**WHAT IS EXPECTED**
In the entries that follow, find each line with the word "viên" and copy it.
### TASK DATA ###
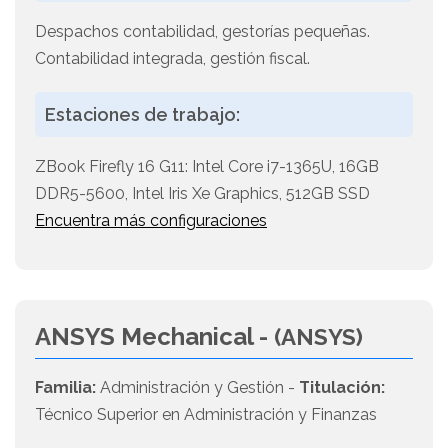
Despachos contabilidad, gestorías pequeñas.
Contabilidad integrada, gestión fiscal.
Estaciones de trabajo:
ZBook Firefly 16 G11: Intel Core i7-1365U, 16GB
DDR5-5600, Intel Iris Xe Graphics, 512GB SSD
Encuentra más configuraciones
ANSYS Mechanical -
(ANSYS)
Familia:
Administración y Gestión -
Titulación:
Técnico Superior en Administración y Finanzas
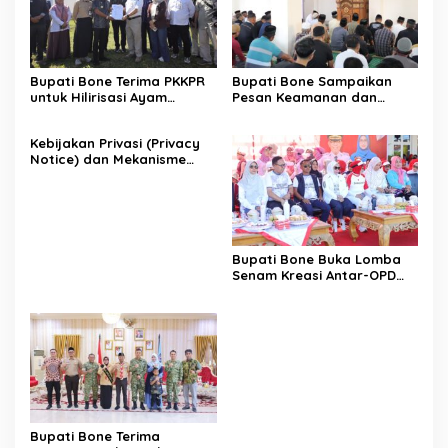
Bupati Bone Terima PKKPR
Bupati Bone Sampaikan
untuk Hilirisasi Ayam
Pesan Keamanan dan
Terintegrasi
Antisipasi El Nino di Bengo
Kebijakan Privasi (Privacy
Notice) dan Mekanisme
Pemenuhan Hak Subjek
Data pada Portal Bone
Satu Data
Bupati Bone Buka Lomba
Senam Kreasi Antar-OPD
Meriahkan HUT ke-81 RI
Bupati Bone Terima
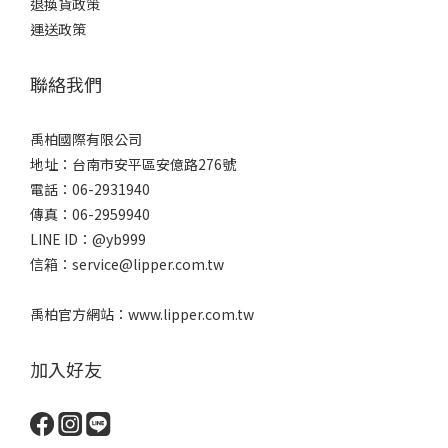
退換貨政策
運送政策
聯絡我們
禹柏國際有限公司
地址：台南市安平區安億路276號
電話：06-2931940
傳真：06-2959940
LINE ID：@yb999
信箱：service@lipper.com.tw
禹柏官方網站：www.lipper.com.tw
加入好友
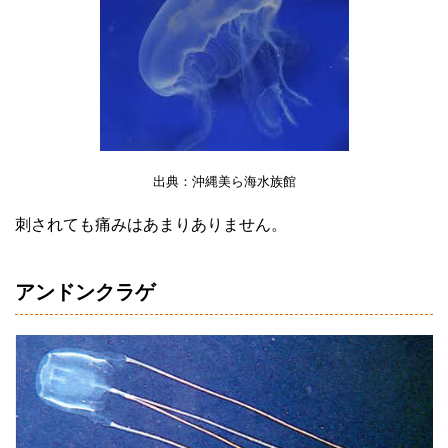
出典：沖縄美ら海水族館
刺されても痛みはあまりありません。
アンドンクラゲ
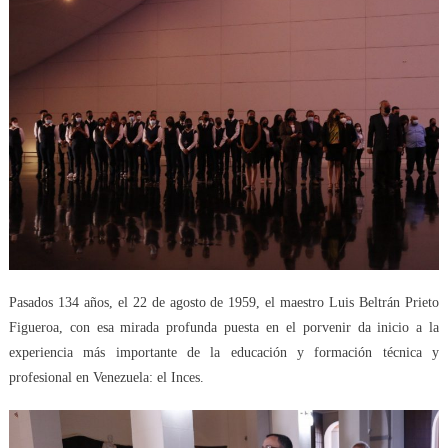
Pasados 134 años, el 22 de agosto de 1959, el maestro Luis Beltrán Prieto
Figueroa, con esa mirada profunda puesta en el porvenir da inicio a la
experiencia más importante de la educación y formación técnica y
profesional en Venezuela: el Inces.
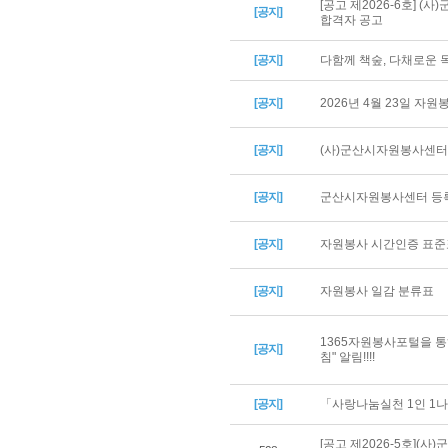
[공고 제2026-6호] 
[공지]
합격자 공고
[공지]
다함께 책숲, 다채로운
[공지]
2026년 4월 23일 자
[공지]
(사)군산시자원봉사센터 
[공지]
군산시자원봉사센터 등록
[공지]
자원봉사 시간인증 표준
[공지]
자원봉사 일감 분류표
1365자원봉사포털을 통
[공지]
침" 알림!!!!
[공지]
「사랑나눔실천 1인 1나
[공고 제2026-5호](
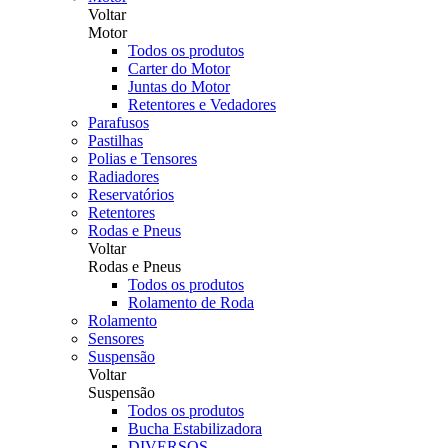
Voltar
Motor
Todos os produtos
Carter do Motor
Juntas do Motor
Retentores e Vedadores
Parafusos
Pastilhas
Polias e Tensores
Radiadores
Reservatórios
Retentores
Rodas e Pneus
Voltar
Rodas e Pneus
Todos os produtos
Rolamento de Roda
Rolamento
Sensores
Suspensão
Voltar
Suspensão
Todos os produtos
Bucha Estabilizadora
DIVERSOS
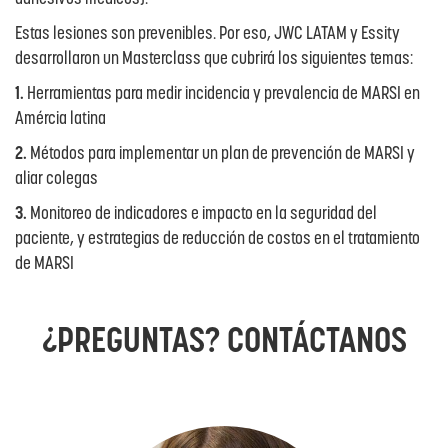
Estas lesiones son prevenibles. Por eso, JWC LATAM y Essity
desarrollaron un Masterclass que cubrirá los siguientes temas:
1.
Herramientas para medir incidencia y prevalencia de MARSI en
Amércia latina
2.
Métodos para implementar un plan de prevención de MARSI y
aliar colegas
3.
Monitoreo de indicadores e impacto en la seguridad del
paciente, y estrategias de reducción de costos en el tratamiento
de MARSI
¿PREGUNTAS? CONTÁCTANOS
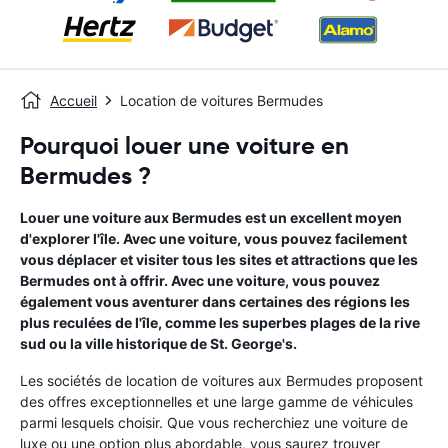
Accueil
Location de voitures Bermudes
Pourquoi louer une voiture en
Bermudes ?
Louer une voiture aux Bermudes est un excellent moyen
d'explorer l'île. Avec une voiture, vous pouvez facilement
vous déplacer et visiter tous les sites et attractions que les
Bermudes ont à offrir. Avec une voiture, vous pouvez
également vous aventurer dans certaines des régions les
plus reculées de l'île, comme les superbes plages de la rive
sud ou la ville historique de St. George's.
Les sociétés de location de voitures aux Bermudes proposent
des offres exceptionnelles et une large gamme de véhicules
parmi lesquels choisir. Que vous recherchiez une voiture de
luxe ou une option plus abordable, vous saurez trouver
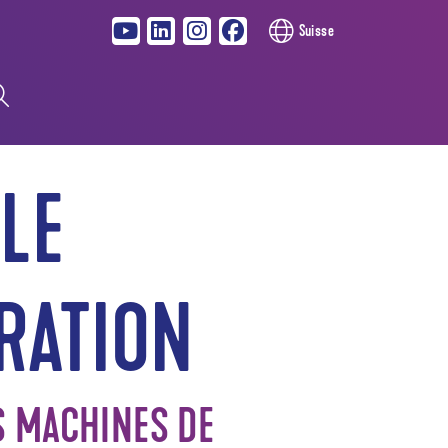
Suisse
BLE
IRATION
S MACHINES DE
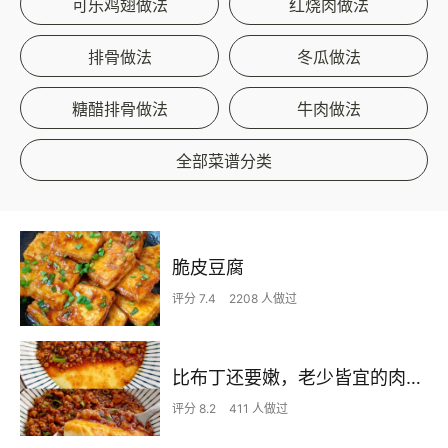
可乐鸡翅做法
红烧肉做法
排骨做法
冬瓜做法
糖醋排骨做法
牛肉做法
全部菜谱分类
脆皮豆腐
评分 7.4
2208 人做过
比布丁还要嫩，老少皆宜的肉沫蒸蛋
评分 8.2
411 人做过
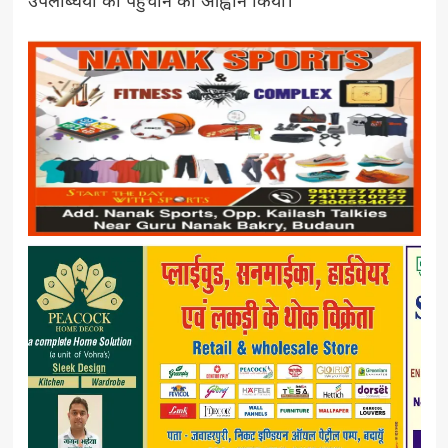
उपलब्धियों को पहुंचाने का आह्वान किया।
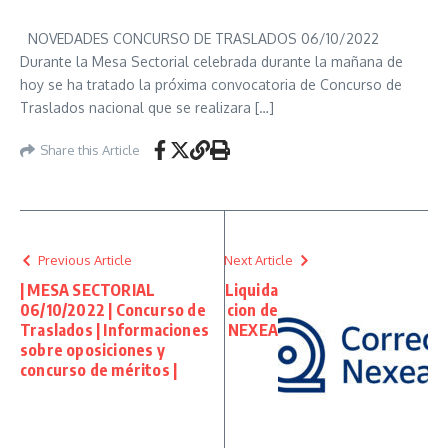
NOVEDADES CONCURSO DE TRASLADOS 06/10/2022
Durante la Mesa Sectorial celebrada durante la mañana de
hoy se ha tratado la próxima convocatoria de Concurso de
Traslados nacional que se realizara […]
Share this Article
Previous Article
Next Article
| MESA SECTORIAL
Liquida
06/10/2022 | Concurso de
cion de
Traslados | Informaciones
NEXEA
sobre oposiciones y
concurso de méritos |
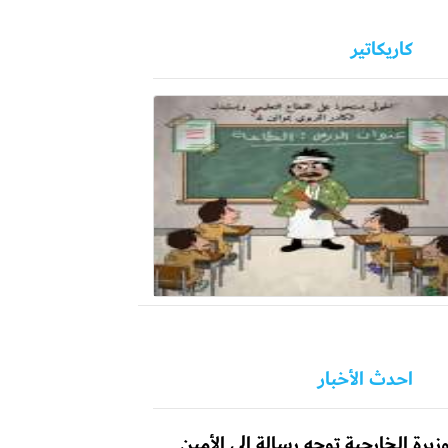
كاريكاتير
احدث الأخبار
زيرة الخارجية توجه رسالة إلى الأمين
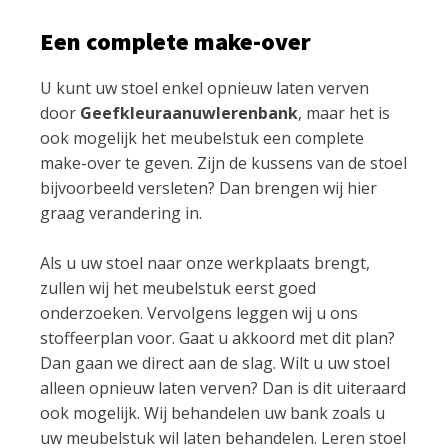
Een complete make-over
U kunt uw stoel enkel opnieuw laten verven
door
Geefkleuraanuwlerenbank
, maar het is
ook mogelijk het meubelstuk een complete
make-over te geven. Zijn de kussens van de stoel
bijvoorbeeld versleten? Dan brengen wij hier
graag verandering in.
Als u uw stoel naar onze werkplaats brengt,
zullen wij het meubelstuk eerst goed
onderzoeken. Vervolgens leggen wij u ons
stoffeerplan voor. Gaat u akkoord met dit plan?
Dan gaan we direct aan de slag. Wilt u uw stoel
alleen opnieuw laten verven? Dan is dit uiteraard
ook mogelijk. Wij behandelen uw bank zoals u
uw meubelstuk wil laten behandelen. Leren stoel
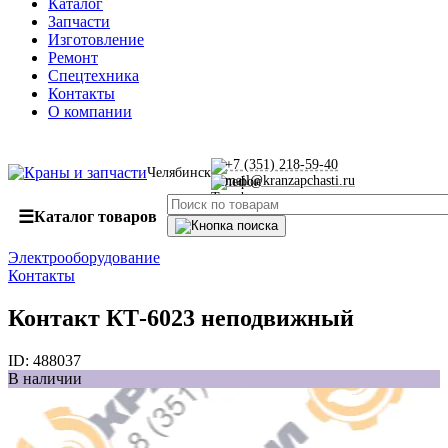
Каталог
Запчасти
Изготовление
Ремонт
Спецтехника
Контакты
О компании
+7 (351) 218-59-40
Челябинск
mail@kranzapchasti.ru
☰
Каталог товаров
Электрооборудование
Контакты
Контакт КТ-6023 неподвижный
ID:
488037
В наличии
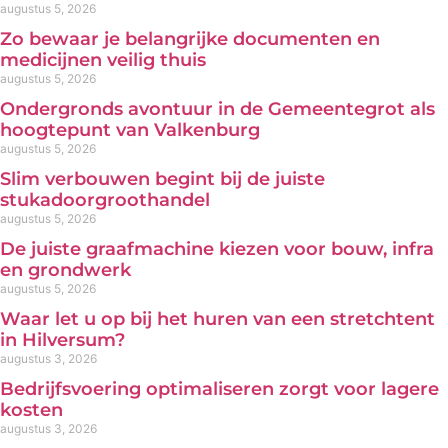
augustus 5, 2026
Zo bewaar je belangrijke documenten en
medicijnen veilig thuis
augustus 5, 2026
Ondergronds avontuur in de Gemeentegrot als
hoogtepunt van Valkenburg
augustus 5, 2026
Slim verbouwen begint bij de juiste
stukadoorgroothandel
augustus 5, 2026
De juiste graafmachine kiezen voor bouw, infra
en grondwerk
augustus 5, 2026
Waar let u op bij het huren van een stretchtent
in Hilversum?
augustus 3, 2026
Bedrijfsvoering optimaliseren zorgt voor lagere
kosten
augustus 3, 2026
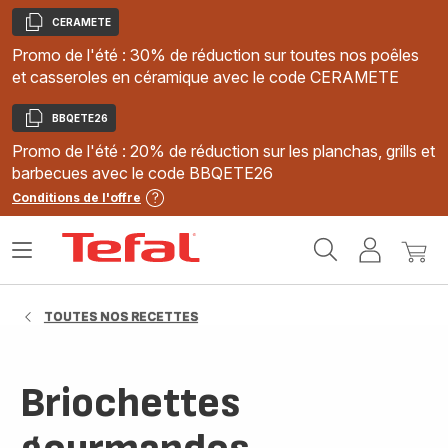
CERAMETE
Copier
Promo de l'été : 30% de réduction sur toutes nos poêles
et casseroles en céramique avec le code CERAMETE
BBQETE26
Copier
Promo de l'été : 20% de réduction sur les planchas, grills et
barbecues avec le code BBQETE26
Conditions de l'offre
Accueil
Ouvrir
Mon
Mon
Tefal
le
compte
panie
menu
TOUTES NOS RECETTES
Briochettes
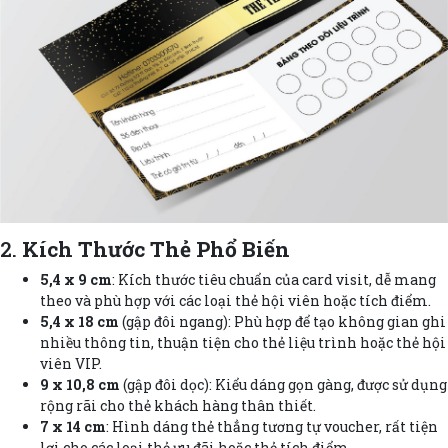
2.
Kích Thước Thẻ Phổ Biến
5,4 x 9 cm
: Kích thước tiêu chuẩn của card visit, dễ mang
theo và phù hợp với các loại thẻ hội viên hoặc tích điểm.
5,4 x 18 cm
(gập đôi ngang): Phù hợp để tạo không gian ghi
nhiều thông tin, thuận tiện cho thẻ liệu trình hoặc thẻ hội
viên VIP.
9 x 10,8 cm
(gập đôi dọc): Kiểu dáng gọn gàng, được sử dụng
rộng rãi cho thẻ khách hàng thân thiết.
7 x 14 cm
: Hình dáng thẻ thẳng tương tự voucher, rất tiện
lợi cho các loại thẻ ưu đãi hoặc thẻ tích điểm.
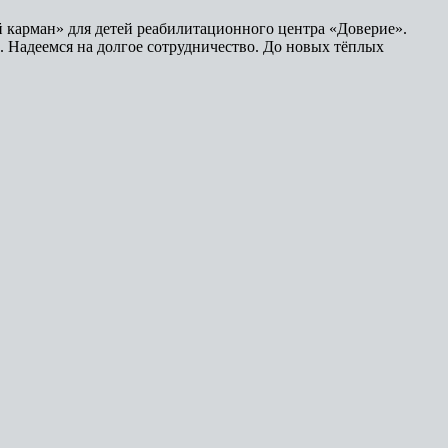
 карман» для детей реабилитационного центра «Доверие».
. Надеемся на долгое сотрудничество. До новых тёплых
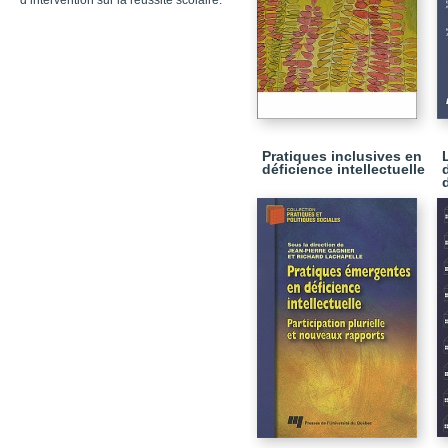
d’intervention sur la réussite scolaire.
Pratiques inclusives en
déficience intellectuelle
###
**EXERCISE SOLUTION**
theo và phù hợp với các loại thẻ hội viên hoặc tích điểm.
viên VIP.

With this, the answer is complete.